It should be said right away: it is absolutely impossible to believe in this. It is unthinkable to consider this merely a matter of establishing the ‘right’ correspondence, an adjustment of a political system to some hominis essential – eternal human essence. Butler’s remark about the neglect of the historical specificity is appropriate here more than elsewhere. In any event, the radical democratic ethos is a specific political intentionality which is worth asking about: which dimension of the subjective are we exactly talking about here and what could be the reality of the thought that adopts the ‘subject’s lack’?

Obviously, this way of solving the question of the Real is primarily aimed at sobering up the community, at instilling the community with an ounce of common sense – a good wish addressed in the first place to any power claim in order to remind its carrier about the original weakness that relates and equates him with other mortals. In my opinion this new Solomon’s warning coming from the ‘radical democratic’ heart is not as objective as it claims to be. On the contrary, the premises of democratic demagogy (this word is used here in its literal Greek meaning bereft of the following negative evaluative connotations) emerge against the backdrop of intellectual panorama which does not fit well with the Enlightenment awareness implied here. Jacques Rancier called this panorama a ‘catastrophic ethical turn’ and demonstrated to what extent starting from the World War II and its obscene political underside, the society is touched by an illusion of some unknown, but irreparable mischief. Now, in order to nourish this illusion there is no need in smoking debris flying up to the sky – a simple hint that the subject has already something irremediably distorted (‘the lack’) in his structure, is enough. The fact that this distortion has an absolutely ephemeral, theoretic character makes it the most suitable for the emergence of the feeling of inhumane and irreparable damage which is supported by numerous historical ‘confirmations’ and ‘lessons’ right on cue.
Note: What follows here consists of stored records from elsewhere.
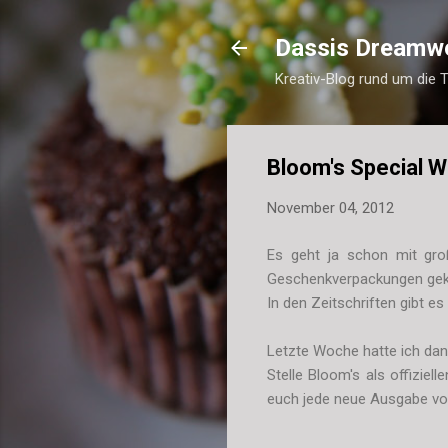
Dassis Dreamw
Kreativ-Blog rund um die 
Bloom's Special 
November 04, 2012
Es geht ja schon mit gro
Geschenkverpackungen geka
In den Zeitschriften gibt e
Letzte Woche hatte ich dan
Stelle Bloom's als offiziel
euch jede neue Ausgabe vor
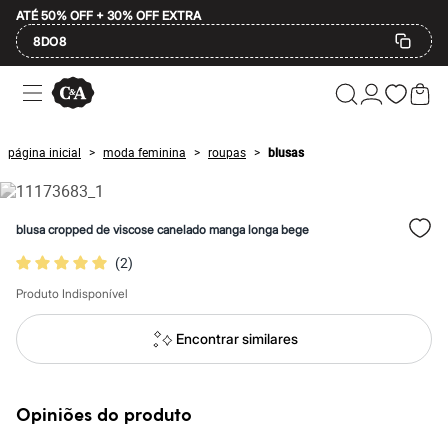
ATÉ 50% OFF + 30% OFF EXTRA
8DO8
Ofertas
Compre por Departamento
Feminino
Masculino
página inicial
moda feminina
roupas
blusas
>
>
>
Infantil
Calçados
Plus Size
2 calçados por R$189
blusa cropped de viscose canelado manga longa bege
2 peças por R$199
3 lingeries por R$99
(
2
)
3 itens de beleza por R$129
Até 20% off
Produto Indisponível
Até 40% off
Até 60% off
Encontrar similares
A partir de 60% off
Feminino
Em alta
Inverno
Opiniões do produto
Alfaiataria
Novidades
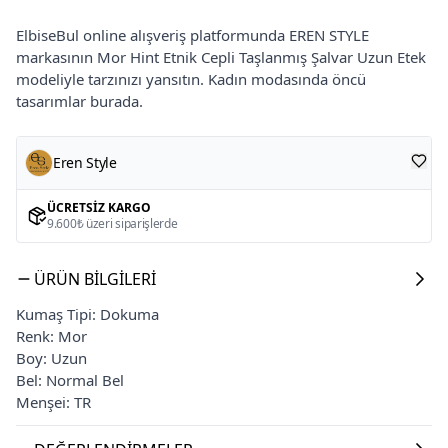
ElbiseBul online alışveriş platformunda EREN STYLE
markasının Mor Hint Etnik Cepli Taşlanmış Şalvar Uzun Etek
modeliyle tarzınızı yansıtın. Kadın modasında öncü
tasarımlar burada.
Eren Style
ÜCRETSIZ KARGO
9.600₺ üzeri siparişlerde
ÜRÜN BILGILERI
Kumaş Tipi: Dokuma
Renk: Mor
Boy: Uzun
Bel: Normal Bel
Menşei: TR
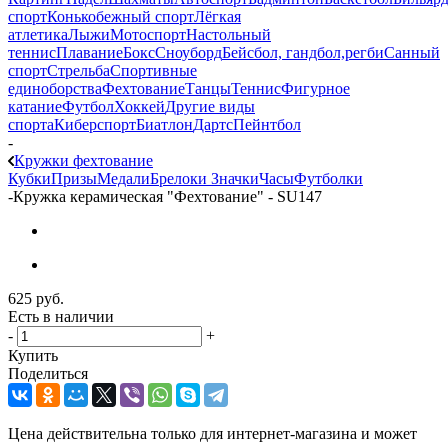
спорт
Конькобежный спорт
Лёгкая
атлетика
Лыжи
Мотоспорт
Настольный
теннис
Плавание
Бокс
Сноуборд
Бейсбол, гандбол,регби
Санный
спорт
Стрельба
Спортивные
единоборства
Фехтование
Танцы
Теннис
Фигурное
катание
Футбол
Хоккей
Другие виды
спорта
Киберспорт
Биатлон
Дартс
Пейнтбол
-
Кружки фехтование
Кубки
Призы
Медали
Брелоки
Значки
Часы
Футболки
-
Кружка керамическая "Фехтование" - SU147
625
руб.
Есть в наличии
-
+
Купить
Поделиться
Цена действительна только для интернет-магазина и может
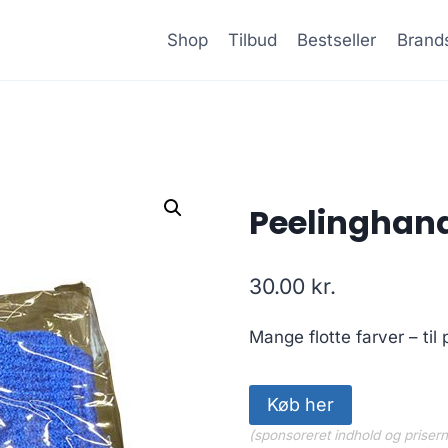
Shop
Tilbud
Bestseller
Brand
Peelinghand
30.00
kr.
Mange flotte farver – til
Køb her
(sponsoreret indhold og priser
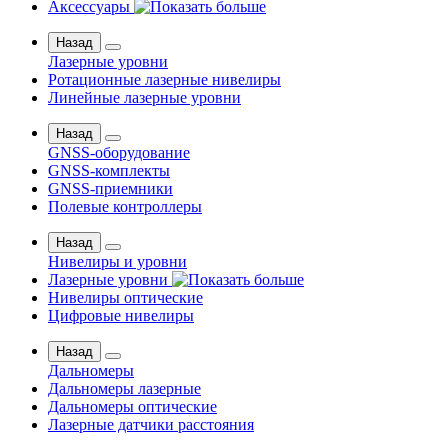
Аксессуары
Назад
Лазерные уровни
Ротационные лазерные нивелиры
Линейные лазерные уровни
Назад
GNSS-оборудование
GNSS-комплекты
GNSS-приемники
Полевые контроллеры
Назад
Нивелиры и уровни
Лазерные уровни
Нивелиры оптические
Цифровые нивелиры
Назад
Дальномеры
Дальномеры лазерные
Дальномеры оптические
Лазерные датчики расстояния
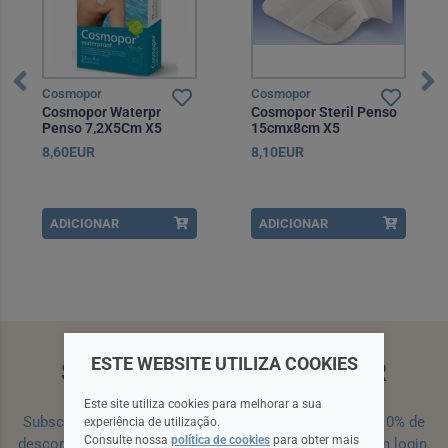
Cosmopor
Cosmopor
Cosmopor Waterpr
Cosmopor Steril Penso
Penso 7,2X5Cm X5
15cmx8cm X5
8,60EUR
8,10EUR
ADICIONAR
ADICIONAR
ESTE WEBSITE UTILIZA COOKIES
SUBSCREVA A NEWSLETTER
Este site utiliza cookies para melhorar a sua
Subscreva a nossa newsletter e receba um cupão de 10% de
experiência de utilização.
Consulte nossa
política de cookies
para obter mais
desconto para a sua próxima encomenda efetuada com login.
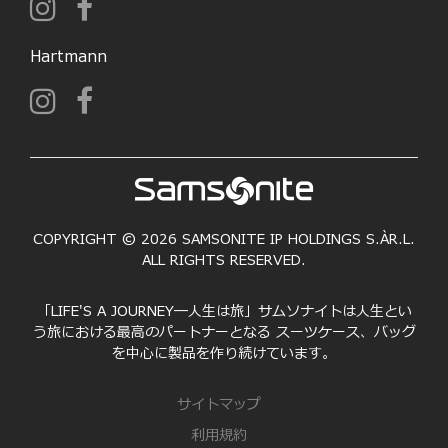
Hartmann
COPYRIGHT © 2026 SAMSONITE IP HOLDINGS S.ÀR.L.
ALL RIGHTS RESERVED.
「LIFE'S A JOURNEY―人生は旅」サムソナイトは人生とい
う旅における最高のパートナーとなる スーツケース、バッグ
を中心に製品を作り続けています。
サイトマップ
利用規約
The existing readings of the concept of the Real are anything but accidental/arbitrary – they are established in a certain way and in this way, in their turn, they can establish something that requires deconstruction. At the same time, it only seems to us that the first accident (the metaphysical failure of the Real as transcendental) and the second one (the ethical failure of the ‘radical democracy’) represent two unrelated scenarios. In my opinion, the second one is the reflection of the first one. It is obvious that the universal limitation caused by the ‘democratic Real’ (let us call it so in order to intensify the oxymoronism of this bizarre concept), is just another appearance of the first transgressive Real, which remains capable of everything in the imagination of its admirers.

The phantasm of the transcendental face of the Real is replaced here by the phantasm of another face whose features are more subtle, yet it is not difficult to recognize the original ecstatic savage in it. If the Real in the first case was conceived as yet unrealized and in anticipation of the subject bold enough to reach it, the second version portrays the Real that has already erupted over the heads of the subjects and it concerns everyone while acting in the form of an unambiguous demand to admit one’s own and other’s infirmity and build good unneighborly relations like it or not. Whereas it is perfectly clear that this kind of the Real, inducing universal ‘lack’, still remains mysteriously unknown (and thus ahistorical and apolitical again).
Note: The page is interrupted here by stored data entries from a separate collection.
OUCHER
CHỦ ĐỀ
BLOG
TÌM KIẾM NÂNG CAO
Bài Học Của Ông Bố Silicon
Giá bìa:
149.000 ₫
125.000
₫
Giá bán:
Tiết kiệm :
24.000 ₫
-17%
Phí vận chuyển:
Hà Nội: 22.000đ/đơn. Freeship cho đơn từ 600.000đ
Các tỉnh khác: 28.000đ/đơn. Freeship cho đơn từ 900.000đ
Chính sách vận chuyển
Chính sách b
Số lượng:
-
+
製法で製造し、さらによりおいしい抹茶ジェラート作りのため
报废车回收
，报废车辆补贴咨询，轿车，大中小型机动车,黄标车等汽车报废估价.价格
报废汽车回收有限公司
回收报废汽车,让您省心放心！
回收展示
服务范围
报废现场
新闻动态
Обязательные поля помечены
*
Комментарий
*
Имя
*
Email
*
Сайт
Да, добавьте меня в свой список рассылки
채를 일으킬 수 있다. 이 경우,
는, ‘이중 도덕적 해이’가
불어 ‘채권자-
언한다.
That is why in the question of the Real there is no need to incline to one or another version, rocking the boat of the agenda. I wanted to demonstrate, that this ‘rocking’ is in fact produced by the same force. Yet we need some different angle, which would remain inaccessible until we stop this insistent enquiring what kind of distinct (i.e. ‘giving an account’) ethical-political profit can be brought by the Real and start doing something that signals about the subtle distortions in already existing initiatives.
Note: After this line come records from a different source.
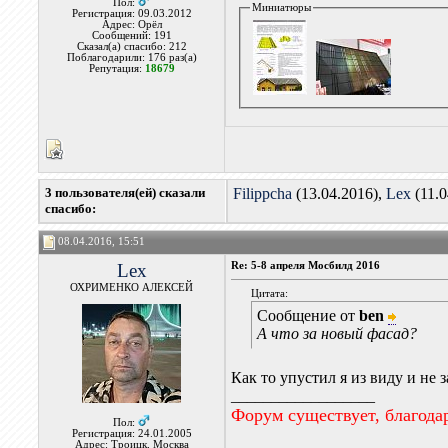
Пол:
Миниатюры
Регистрация: 09.03.2012
Адрес: Орёл
Сообщений: 191
Сказал(а) спасибо: 212
Поблагодарили: 176 раз(а)
Репутация:
18679
3 пользователя(ей) сказали
Filippcha
(13.04.2016),
Lex
(11.0
cпасибо:
08.04.2016, 15:51
Lex
Re: 5-8 апреля Мосбилд 2016
ОХРИМЕНКО АЛЕКСЕЙ
Цитата:
Сообщение от
ben
А что за новый фасад?
Как то упустил я из виду и не 
__________________
Форум существует, благода
Пол:
Регистрация: 24.01.2005
Адрес: Троицк, Москва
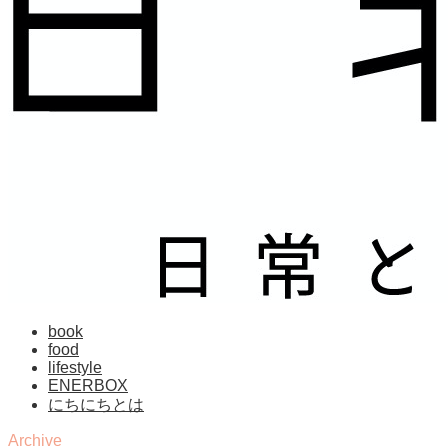
book
food
lifestyle
ENERBOX
にちにちとは
Archive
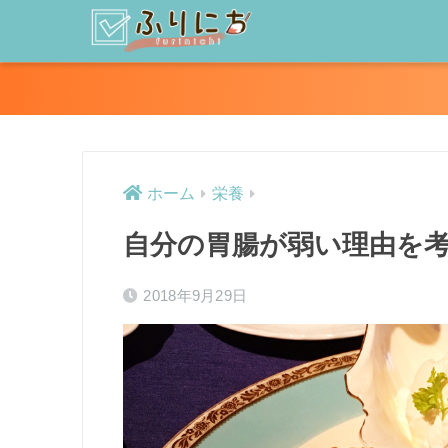
ホーム
栄養
自分の胃腸が弱い理由を
2018年9月29日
“From Caste to Caste: the Real Close to Itself.”

We should ask about the possibility of moving the Real outside of the constraints of its conventional interpretations (which risk turning into those beaten paths of satisfaction that Freud was talking about). At this point I would like to return to Butler again by reminding of her interpretation of Antigone: what Butler saw in the figure of Antigone is only her absence to the symbolic expression of her desire. Therefore, Butler altogether managed to avoid the argument of the Real, for whose sake the referral to this tragedy was initiated by Lacan in the first place.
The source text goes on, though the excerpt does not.